Tuesday 1 May 2018

A wasted bank holiday

The street outside seemed Sunday quiet when I got up this morning and looked outside. Until I went out to get some bread and veg, I didn't realise that today's the Mayday bank holiday. Supermarkets and many other shops, restaurants and bars were closed. Even so, I walked around and found a few small independent shops and greengrocers open, and was able to  buy what I needed.

I couldn't take myself out anywhere during the day, as I had a long incoming call booked with the HSBC business account advisor whose job it is to re-check account holders' identity credentials, and their declarations of trading interest, to make sure that all account activities comply with legislation on money laundering, now imposed on commercial accounts. In order to arrange this Ashley has spent over an hour and a half on two separate occasions in a phone holding queue to understand what is now being asked of him and me, as CBS Limited account signatories and directors, also in my case as the signatory for the CCL account we set up for managing the Crime Manager's salary.

The call was expected at three o'clock, but didn't arrive. Ashley called to check if I'd dealt with it as expected, and was most annoyed to find that the arrangements he'd made hadn't worked, so he spent another half an hour in a telephone queue to the HSBC call centre, only to find there was no trace of the call booked in the register for the day, due to some unnoticed flaw in their diary system, or a mistake on the part of the advisor he'd spoken to. So, he's booked replacement call for 17th May. This has cost him two hours work time. HSBC has millions of UK business clients to whom the new legislation applies. 

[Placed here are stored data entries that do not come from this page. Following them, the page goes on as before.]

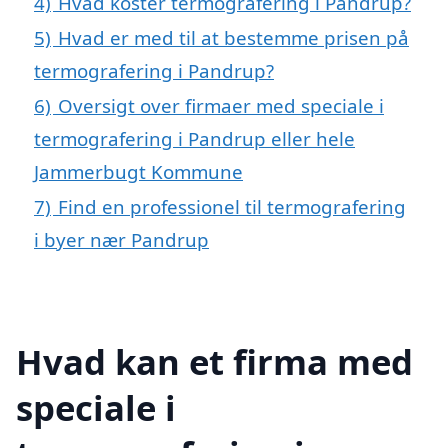
4)
Hvad koster termografering i Pandrup?
5)
Hvad er med til at bestemme prisen på
termografering i Pandrup?
6)
Oversigt over firmaer med speciale i
termografering i Pandrup eller hele
Jammerbugt Kommune
7)
Find en professionel til termografering
i byer nær Pandrup
Hvad kan et firma med
speciale i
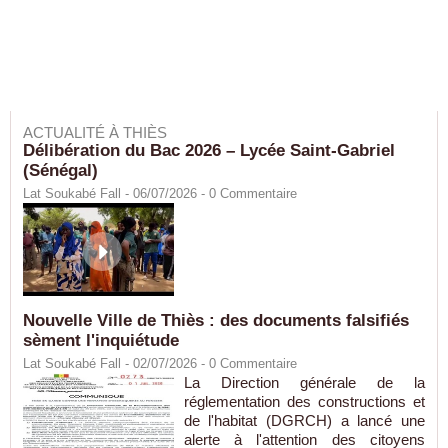
ACTUALITÉ À THIÈS
Délibération du Bac 2026 – Lycée Saint-Gabriel
(Sénégal)
Lat Soukabé Fall - 06/07/2026 -
0
Commentaire
Nouvelle Ville de Thiès : des documents falsifiés
sèment l'inquiétude
Lat Soukabé Fall - 02/07/2026 -
0
Commentaire
La Direction générale de la
réglementation des constructions et
de l'habitat (DGRCH) a lancé une
alerte à l'attention des citoyens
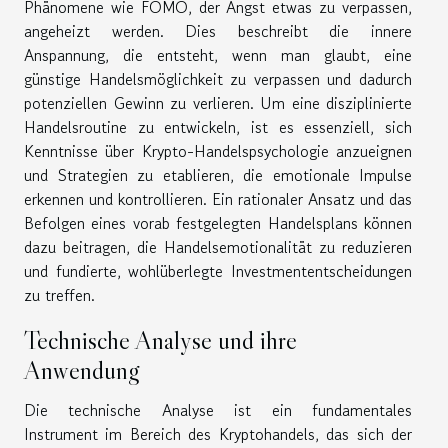
Phänomene wie FOMO, der Angst etwas zu verpassen,
angeheizt werden. Dies beschreibt die innere
Anspannung, die entsteht, wenn man glaubt, eine
günstige Handelsmöglichkeit zu verpassen und dadurch
potenziellen Gewinn zu verlieren. Um eine disziplinierte
Handelsroutine zu entwickeln, ist es essenziell, sich
Kenntnisse über Krypto-Handelspsychologie anzueignen
und Strategien zu etablieren, die emotionale Impulse
erkennen und kontrollieren. Ein rationaler Ansatz und das
Befolgen eines vorab festgelegten Handelsplans können
dazu beitragen, die Handelsemotionalität zu reduzieren
und fundierte, wohlüberlegte Investmententscheidungen
zu treffen.
Technische Analyse und ihre
Anwendung
Die technische Analyse ist ein fundamentales
Instrument im Bereich des Kryptohandels, das sich der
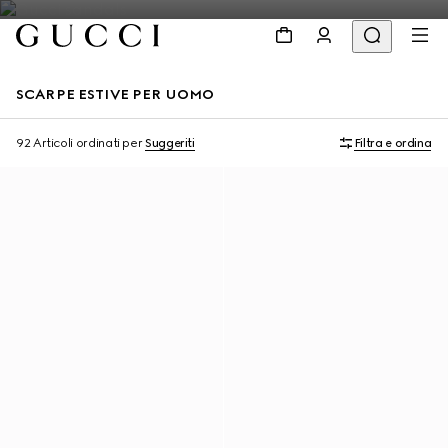
SCARPE ESTIVE PER UOMO
92 Articoli
ordinati per
Suggeriti
Filtra e ordina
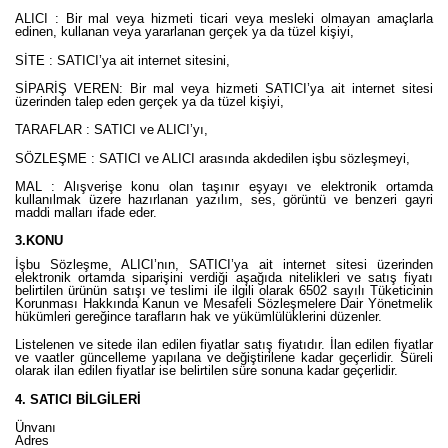
ALICI : Bir mal veya hizmeti ticari veya mesleki olmayan amaçlarla
edinen, kullanan veya yararlanan gerçek ya da tüzel kişiyi,
SİTE : SATICI’ya ait internet sitesini,
SİPARİŞ VEREN: Bir mal veya hizmeti SATICI’ya ait internet sitesi
üzerinden talep eden gerçek ya da tüzel kişiyi,
TARAFLAR : SATICI ve ALICI’yı,
SÖZLEŞME : SATICI ve ALICI arasında akdedilen işbu sözleşmeyi,
MAL : Alışverişe konu olan taşınır eşyayı ve elektronik ortamda
kullanılmak üzere hazırlanan yazılım, ses, görüntü ve benzeri gayri
maddi malları ifade eder.
3.KONU
İşbu Sözleşme, ALICI’nın, SATICI’ya ait internet sitesi üzerinden
elektronik ortamda siparişini verdiği aşağıda nitelikleri ve satış fiyatı
belirtilen ürünün satışı ve teslimi ile ilgili olarak 6502 sayılı Tüketicinin
Korunması Hakkında Kanun ve Mesafeli Sözleşmelere Dair Yönetmelik
hükümleri gereğince tarafların hak ve yükümlülüklerini düzenler.
Listelenen ve sitede ilan edilen fiyatlar satış fiyatıdır. İlan edilen fiyatlar
ve vaatler güncelleme yapılana ve değiştirilene kadar geçerlidir. Süreli
olarak ilan edilen fiyatlar ise belirtilen süre sonuna kadar geçerlidir.
4. SATICI BİLGİLERİ
Ünvanı
Adres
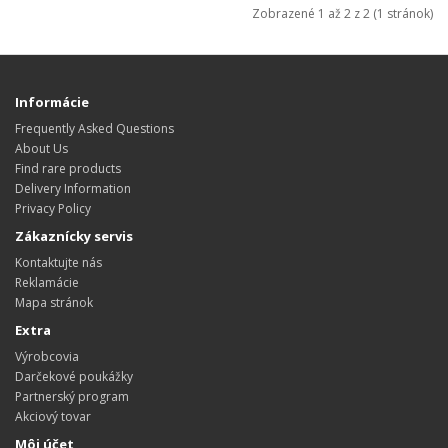
Zobrazené 1 až 2 z 2 (1 stránok)
Informácie
Frequently Asked Questions
About Us
Find rare products
Delivery Information
Privacy Policy
Zákaznícky servis
Kontaktujte nás
Reklamácie
Mapa stránok
Extra
Výrobcovia
Darčekové poukážky
Partnerský program
Akciový tovar
Môj účet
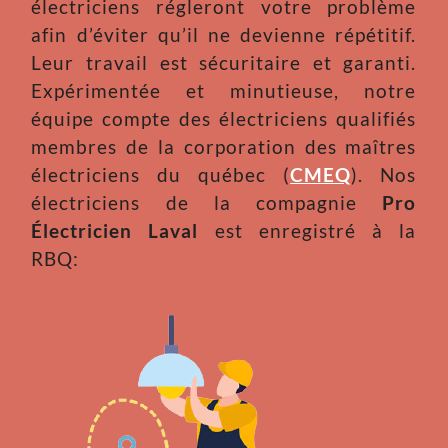
électriciens régleront votre problème
afin d’éviter qu’il ne devienne répétitif.
Leur travail est sécuritaire et garanti.
Expérimentée et minutieuse, notre
équipe compte des électriciens qualifiés
membres de la corporation des maîtres
électriciens du québec (
CMEQ
). Nos
électriciens de la compagnie
Pro
Électricien Laval
est enregistré à la
RBQ:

It's costly and demanding for them, but in the end clients will be made to pay for this in bank charges. You can be sure of that. The slowness and inefficiency the procedure entails is to my mind symptomatic of an under estimation of the resources required for implementation. Since the great TSB internet banking fiasco of last week, researchers into the security and stability of networked computer banking systems in the U.K. have commented that banking infrastructure is a collection of old (some, very old in computing terms) networks which once served smaller banks and financial institutions which have long since merged with others. The customer web interfaces may look good, but they hide technical disasters waiting to happen. These are a major threat any time a migration of data to a new system is undertaken, as was the case with TSB. 

In the era when banking was labour intensive, it was also highly interpersonal at a local level, so bank clerks and managers knew customers and looked after them. The internet has revolutionised the entire way we do business and look after finances locally and globally. Nowadays the customer constantly has to prove who they are to an impersonal system, often time consuming. This is meant to be progress, but I can't help feeling we've lost the plot somewhere, discarded vital human values.

Anyway, as a result of just hanging around during UK business hours, just in case, I spent time both reading articles and writing all day, but as sunset approached, I went for a brisk speedy walk to the port and back. There were no big cruise ships in today, just the two vessels up for hire, waiting for work presumably. No reason to visit here on a bank holiday, naturally with all the shops and eateries closed down that usually benefit from cruise travellers spending sprees. Even the quays across in the port's industrial zone, occupied by bulk carriers, tankers and container ships lay quiet.